Recorded information Block Start
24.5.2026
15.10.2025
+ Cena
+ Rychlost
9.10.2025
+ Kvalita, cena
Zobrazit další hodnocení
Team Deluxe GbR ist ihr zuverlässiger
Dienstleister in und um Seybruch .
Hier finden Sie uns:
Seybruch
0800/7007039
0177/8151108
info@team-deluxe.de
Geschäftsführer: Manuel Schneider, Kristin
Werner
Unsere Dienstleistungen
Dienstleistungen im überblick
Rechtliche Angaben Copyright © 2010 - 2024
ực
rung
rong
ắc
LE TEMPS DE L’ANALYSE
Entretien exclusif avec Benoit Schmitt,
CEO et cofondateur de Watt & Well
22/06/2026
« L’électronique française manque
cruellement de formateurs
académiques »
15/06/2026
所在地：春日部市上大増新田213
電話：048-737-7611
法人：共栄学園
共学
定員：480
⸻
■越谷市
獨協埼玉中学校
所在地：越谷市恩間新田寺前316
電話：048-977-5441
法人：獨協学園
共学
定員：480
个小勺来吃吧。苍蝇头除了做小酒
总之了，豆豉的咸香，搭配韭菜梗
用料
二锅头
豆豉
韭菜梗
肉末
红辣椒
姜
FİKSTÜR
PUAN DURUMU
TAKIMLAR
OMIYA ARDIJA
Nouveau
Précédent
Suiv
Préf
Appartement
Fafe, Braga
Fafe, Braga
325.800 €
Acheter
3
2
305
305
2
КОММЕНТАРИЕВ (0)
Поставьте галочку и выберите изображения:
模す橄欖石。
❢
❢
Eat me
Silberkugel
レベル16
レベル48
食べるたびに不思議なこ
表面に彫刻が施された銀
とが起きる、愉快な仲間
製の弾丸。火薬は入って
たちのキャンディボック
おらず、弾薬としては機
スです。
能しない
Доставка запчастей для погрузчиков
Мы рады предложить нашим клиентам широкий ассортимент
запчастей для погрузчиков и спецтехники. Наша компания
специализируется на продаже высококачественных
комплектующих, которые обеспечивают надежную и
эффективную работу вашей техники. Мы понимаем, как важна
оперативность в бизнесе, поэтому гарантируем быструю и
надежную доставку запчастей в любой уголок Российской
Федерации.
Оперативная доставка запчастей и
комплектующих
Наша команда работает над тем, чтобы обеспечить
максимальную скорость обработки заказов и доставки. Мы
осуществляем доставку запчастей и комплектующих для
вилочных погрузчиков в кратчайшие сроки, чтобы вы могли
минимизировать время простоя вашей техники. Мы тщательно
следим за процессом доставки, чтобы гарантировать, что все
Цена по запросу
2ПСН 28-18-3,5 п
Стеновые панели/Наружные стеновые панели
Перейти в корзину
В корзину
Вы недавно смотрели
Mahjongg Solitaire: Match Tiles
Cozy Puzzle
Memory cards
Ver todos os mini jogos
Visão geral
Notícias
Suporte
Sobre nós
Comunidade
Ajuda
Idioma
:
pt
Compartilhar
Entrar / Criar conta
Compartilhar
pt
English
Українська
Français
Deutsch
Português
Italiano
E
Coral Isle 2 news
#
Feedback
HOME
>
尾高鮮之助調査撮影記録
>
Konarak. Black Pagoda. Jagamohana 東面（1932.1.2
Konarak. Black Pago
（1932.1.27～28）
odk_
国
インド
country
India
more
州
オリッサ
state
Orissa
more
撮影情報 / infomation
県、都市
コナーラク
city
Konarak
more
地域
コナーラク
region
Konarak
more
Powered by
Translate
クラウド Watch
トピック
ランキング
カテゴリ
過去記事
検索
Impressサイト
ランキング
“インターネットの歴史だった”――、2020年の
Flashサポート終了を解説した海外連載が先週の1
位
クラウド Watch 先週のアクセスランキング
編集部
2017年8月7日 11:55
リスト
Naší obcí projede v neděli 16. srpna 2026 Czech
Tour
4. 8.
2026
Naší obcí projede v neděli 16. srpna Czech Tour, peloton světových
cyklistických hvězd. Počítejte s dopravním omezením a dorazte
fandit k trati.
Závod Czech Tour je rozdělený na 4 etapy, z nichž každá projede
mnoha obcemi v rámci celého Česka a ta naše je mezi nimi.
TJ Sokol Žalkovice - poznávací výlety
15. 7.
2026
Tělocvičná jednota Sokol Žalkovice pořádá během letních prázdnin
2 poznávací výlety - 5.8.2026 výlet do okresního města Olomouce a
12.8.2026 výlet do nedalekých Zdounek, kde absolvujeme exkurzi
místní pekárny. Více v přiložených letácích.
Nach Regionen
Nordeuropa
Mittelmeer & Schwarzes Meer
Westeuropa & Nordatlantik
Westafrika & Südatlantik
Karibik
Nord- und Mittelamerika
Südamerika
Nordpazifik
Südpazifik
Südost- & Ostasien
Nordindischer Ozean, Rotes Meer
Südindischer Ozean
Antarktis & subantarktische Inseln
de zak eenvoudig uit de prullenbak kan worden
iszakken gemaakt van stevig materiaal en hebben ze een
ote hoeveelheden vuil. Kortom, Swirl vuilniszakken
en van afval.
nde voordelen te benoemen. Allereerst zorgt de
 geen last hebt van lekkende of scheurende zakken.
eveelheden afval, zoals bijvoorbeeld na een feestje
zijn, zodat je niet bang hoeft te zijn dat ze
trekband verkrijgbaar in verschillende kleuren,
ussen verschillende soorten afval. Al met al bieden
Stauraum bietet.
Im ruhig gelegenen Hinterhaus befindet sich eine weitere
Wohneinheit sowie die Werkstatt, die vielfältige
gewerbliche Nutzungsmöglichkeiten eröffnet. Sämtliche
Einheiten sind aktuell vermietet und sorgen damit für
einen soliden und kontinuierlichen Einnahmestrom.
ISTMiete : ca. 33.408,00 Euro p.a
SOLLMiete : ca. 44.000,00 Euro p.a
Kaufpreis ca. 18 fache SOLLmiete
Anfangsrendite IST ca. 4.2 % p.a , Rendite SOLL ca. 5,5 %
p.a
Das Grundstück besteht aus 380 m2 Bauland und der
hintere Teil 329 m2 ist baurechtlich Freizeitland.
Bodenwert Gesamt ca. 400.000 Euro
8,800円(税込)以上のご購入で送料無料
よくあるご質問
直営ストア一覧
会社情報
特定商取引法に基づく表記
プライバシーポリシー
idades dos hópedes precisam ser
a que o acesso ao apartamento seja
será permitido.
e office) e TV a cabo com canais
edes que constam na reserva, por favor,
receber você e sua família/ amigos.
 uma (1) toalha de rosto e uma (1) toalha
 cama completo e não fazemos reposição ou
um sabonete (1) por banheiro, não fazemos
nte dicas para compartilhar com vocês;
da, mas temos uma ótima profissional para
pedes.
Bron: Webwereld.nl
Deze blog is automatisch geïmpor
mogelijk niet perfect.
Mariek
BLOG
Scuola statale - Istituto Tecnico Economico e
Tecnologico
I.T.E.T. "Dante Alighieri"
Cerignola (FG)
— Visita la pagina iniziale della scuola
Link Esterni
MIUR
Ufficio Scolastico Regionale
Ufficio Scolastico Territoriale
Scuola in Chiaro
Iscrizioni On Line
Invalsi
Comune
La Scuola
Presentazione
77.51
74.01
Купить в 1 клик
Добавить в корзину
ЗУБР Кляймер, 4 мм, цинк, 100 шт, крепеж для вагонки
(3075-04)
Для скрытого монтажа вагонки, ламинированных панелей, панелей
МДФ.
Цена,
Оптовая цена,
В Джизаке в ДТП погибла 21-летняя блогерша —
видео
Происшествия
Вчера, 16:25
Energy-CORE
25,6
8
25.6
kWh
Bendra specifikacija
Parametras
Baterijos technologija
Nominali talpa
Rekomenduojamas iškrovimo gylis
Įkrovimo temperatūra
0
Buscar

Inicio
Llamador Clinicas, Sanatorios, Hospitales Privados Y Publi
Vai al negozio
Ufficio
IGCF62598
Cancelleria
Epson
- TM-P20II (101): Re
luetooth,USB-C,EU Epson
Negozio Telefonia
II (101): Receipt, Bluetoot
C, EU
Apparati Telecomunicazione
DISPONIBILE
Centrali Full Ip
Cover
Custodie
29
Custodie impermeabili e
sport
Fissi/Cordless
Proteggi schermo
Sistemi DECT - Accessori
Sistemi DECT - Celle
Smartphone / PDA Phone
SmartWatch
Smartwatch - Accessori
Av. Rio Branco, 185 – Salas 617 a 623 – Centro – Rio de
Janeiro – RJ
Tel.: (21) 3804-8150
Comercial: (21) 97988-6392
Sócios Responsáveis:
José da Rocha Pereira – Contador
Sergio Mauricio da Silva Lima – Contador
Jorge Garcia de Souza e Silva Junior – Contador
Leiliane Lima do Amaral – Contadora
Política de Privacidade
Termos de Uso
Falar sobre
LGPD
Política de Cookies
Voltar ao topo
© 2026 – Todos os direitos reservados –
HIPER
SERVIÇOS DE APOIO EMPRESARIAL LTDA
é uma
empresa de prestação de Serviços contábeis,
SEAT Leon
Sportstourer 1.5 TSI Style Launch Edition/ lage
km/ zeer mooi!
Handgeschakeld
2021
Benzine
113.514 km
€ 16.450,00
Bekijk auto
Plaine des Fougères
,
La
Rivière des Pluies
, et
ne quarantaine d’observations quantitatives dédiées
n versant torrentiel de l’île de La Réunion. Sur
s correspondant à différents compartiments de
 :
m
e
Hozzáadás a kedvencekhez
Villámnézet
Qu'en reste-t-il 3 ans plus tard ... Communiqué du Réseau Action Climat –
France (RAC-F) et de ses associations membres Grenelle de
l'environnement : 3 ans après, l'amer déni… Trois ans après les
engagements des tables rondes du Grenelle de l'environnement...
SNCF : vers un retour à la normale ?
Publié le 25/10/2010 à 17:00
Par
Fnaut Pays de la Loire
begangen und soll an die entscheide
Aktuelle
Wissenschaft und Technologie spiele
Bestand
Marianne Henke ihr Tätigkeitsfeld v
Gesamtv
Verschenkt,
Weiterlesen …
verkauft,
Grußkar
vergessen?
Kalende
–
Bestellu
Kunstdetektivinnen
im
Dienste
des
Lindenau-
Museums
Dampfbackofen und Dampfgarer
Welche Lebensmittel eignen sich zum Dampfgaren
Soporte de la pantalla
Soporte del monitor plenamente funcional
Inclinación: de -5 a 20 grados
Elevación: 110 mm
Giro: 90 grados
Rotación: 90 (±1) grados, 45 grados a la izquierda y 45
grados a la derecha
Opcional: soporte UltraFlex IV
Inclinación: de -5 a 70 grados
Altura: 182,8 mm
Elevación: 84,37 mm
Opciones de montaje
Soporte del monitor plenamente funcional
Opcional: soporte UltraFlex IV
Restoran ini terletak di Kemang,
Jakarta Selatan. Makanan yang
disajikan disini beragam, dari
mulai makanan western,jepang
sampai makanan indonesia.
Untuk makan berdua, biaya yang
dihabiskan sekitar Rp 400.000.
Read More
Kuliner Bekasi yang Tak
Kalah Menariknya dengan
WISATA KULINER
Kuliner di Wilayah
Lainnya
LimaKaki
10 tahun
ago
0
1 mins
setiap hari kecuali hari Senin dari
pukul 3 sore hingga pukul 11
Recorded information Block End
• _What this task involves_
Return, exactly as written, the "Welche Lebensmittel eignen" line and each line after it through the end of the listing above.

• _Task output_
Welche Lebensmittel eignen sich zum Dampfgaren
Soporte de la pantalla
Soporte del monitor plenamente funcional
Inclinación: de -5 a 20 grados
Elevación: 110 mm
Giro: 90 grados
Rotación: 90 (±1) grados, 45 grados a la izquierda y 45
grados a la derecha
Opcional: soporte UltraFlex IV
Inclinación: de -5 a 70 grados
Altura: 182,8 mm
Elevación: 84,37 mm
Opciones de montaje
Soporte del monitor plenamente funcional
Opcional: soporte UltraFlex IV
Restoran ini terletak di Kemang,
Jakarta Selatan. Makanan yang
disajikan disini beragam, dari
mulai makanan western,jepang
sampai makanan indonesia.
Untuk makan berdua, biaya yang
dihabiskan sekitar Rp 400.000.
Read More
Kuliner Bekasi yang Tak
Kalah Menariknya dengan
WISATA KULINER
Kuliner di Wilayah
Lainnya
LimaKaki
10 tahun
ago
0
1 mins
setiap hari kecuali hari Senin dari
pukul 3 sore hingga pukul 11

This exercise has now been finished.